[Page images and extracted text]
'''

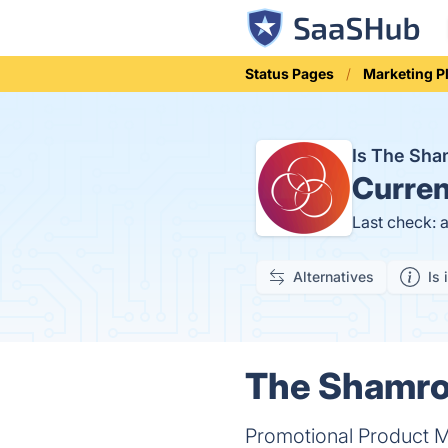
Status Pages
Marketing P
Is The Sh
Curren
Last check: 
Alternatives
Is 
The Shamro
Promotional Product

'''

**Aim of the exercise**. Every record above should come back exactly, but without its pictures.

**Exercise solution**.
Status Pages
Marketing P
Is The Sh
Curren
Last check: 
Alternatives
Is 
The Shamro
Promotional Product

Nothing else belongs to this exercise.